Altare. Sono stati processati per direttissima questa mattina i tre albanesi arrestati nella notte dai carabinieri dopo un tentato furto al bar “Franca” di Altare. Gli imputati, Iyrgen Qeleposhi, 21 anni, e i fratelli Gezmir e Getlum Delaj, di 19 e 21 anni, hanno scelto di patteggiare una pena di un anno e otto mesi di reclusione con la sospensione condizionale della pena.
Al termine del processo i giovani, tutti incensurati, sono tornati in libertà. Secondo quanto accertato dai militari, i tre, quando sono stati intercettati sulla strada statale del Cadibona sopra una vettura rubata, stavano scappando da Altare dove avevano tentato un furto al bar “Franca” di Altare. Grazie all’attivazione del sistema schiumogeno di allarme del locale però i ladri erano stati costretti ad allontanarsi a mani vuote.

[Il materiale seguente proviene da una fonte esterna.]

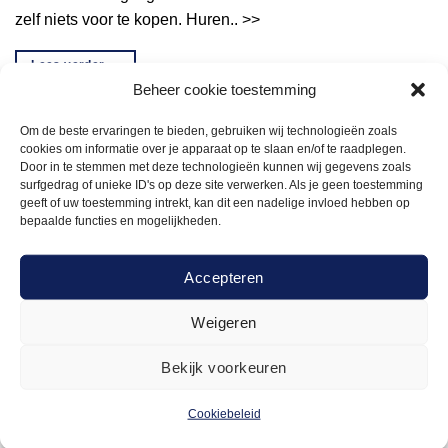
zelf niets voor te kopen. Huren.. >>
Lees verder
→
Beheer cookie toestemming
Om de beste ervaringen te bieden, gebruiken wij technologieën zoals
Geplaatst in
Tenten en parasols
cookies om informatie over je apparaat op te slaan en/of te raadplegen.
Door in te stemmen met deze technologieën kunnen wij gegevens zoals
surfgedrag of unieke ID's op deze site verwerken. Als je geen toestemming
TENTEN EN PARASOLS
geeft of uw toestemming intrekt, kan dit een nadelige invloed hebben op
Een tent huren voor je evenement? Slimme
bepaalde functies en mogelijkheden.
zet!
Accepteren
GEPLAATST OP
13 JANUARI 2025
DOOR
NICK
Weigeren
Je staat op het punt om een feestje of event te organiseren.
Bekijk voorkeuren
Leuk! Maar je vraagt je vast af: hoe zorg je ervoor dat je
gasten niet in de regen staan of smelten in de zon?
Cookiebeleid
Oplossing: huur een tent. Klinkt simpel, en dat is het ook.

I carabinieri però sono riusciti a bloccarli poco dopo: i fratelli Delaj e Qeleposhi viaggiavano su una Volkswagen “Sharan”, risultata rubata a Savona, e nel bagagliaio avevano diversi arnesi da scasso. A quel punto per loro erano scattate inevitabilmente le manette.
Anche se il processo per l’episodio di questa notte è chiuso, le indagini degli uomini dell’Arma proseguono: il sospetto infatti è che i tre albanesi possano essere gli autori di altri furti avvenuti nelle scorse settimane in Valbormida.